Over the final three games they face better punt coverage units than kickoff coverage teams. On punt returns, St. Louis is 13th, Tennessee 3rd and Oakland 20th in coverage. On kickoff returns, the Rams are 28th, Titans 31st and the Raiders 20th.

“We’ve just got to stay patient,” said Arenas. “It’s coming. I can feel it.”


  • CHARGERS – signed LBs Darry Beckwith and Brandon Lang off their practice squad; released RB Curtis Brinkley; placed S Pat Watkins on the injured-reserve list (knee) ending his season.
  • GIANTS – placed WR Steve Smith on the injured-reserve list (knee) ending his season; signed TE Jake Ballard off their practice squad.
  • JETS – signed DL Jarron Gilbert off their practice squad.
  • LIONS – claimed CB Eric King off waivers from the Browns.
  • REDSKINS – signed DL Jeremy Clark, last with Cowboys.
  • VIKINGS – placed QB Tarvaris Jackson on the injured-reserve list (toe) ending his season.

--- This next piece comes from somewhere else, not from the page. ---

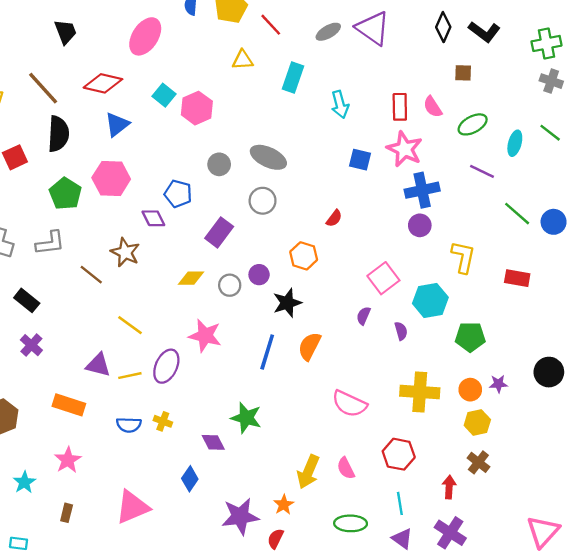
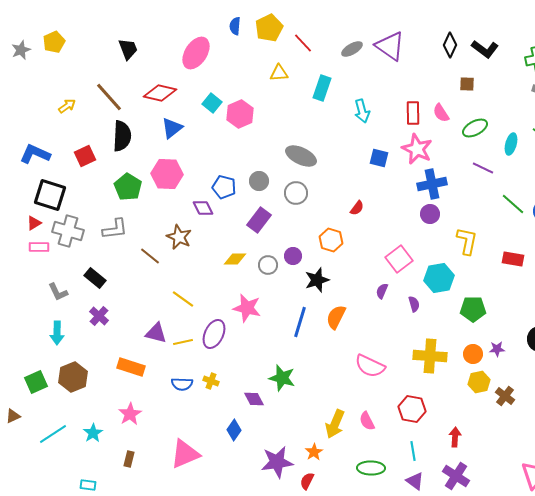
gray circle: (219, 164) -> (259, 181), moved
brown cross: (478, 462) -> (505, 396), moved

3 Responses to “Not Many Happy Returns … Friday Cup O’Chiefs”

  • December 17, 2010  - Edward says:

    I think before year is up these guys will break a few big returns. They Mcluster and Arenas are due

  • December 17, 2010  - el cid says:

    Over due if you ask me. Size may have something to do with it. Injuries fit into it also. SD’s Sproles has broke the mold on small men but he is one with longevity, odds are against Mc and Arenas both being great special teamers. More like next draft, here comes the next “great” returner. Arenas becomes a nickle or dime guy and Mc stays with the offense.

  • December 17, 2010  - bobmac says:

    The guys that take it all the way just let it rip, Arenas has become more tippytoe since pre-season.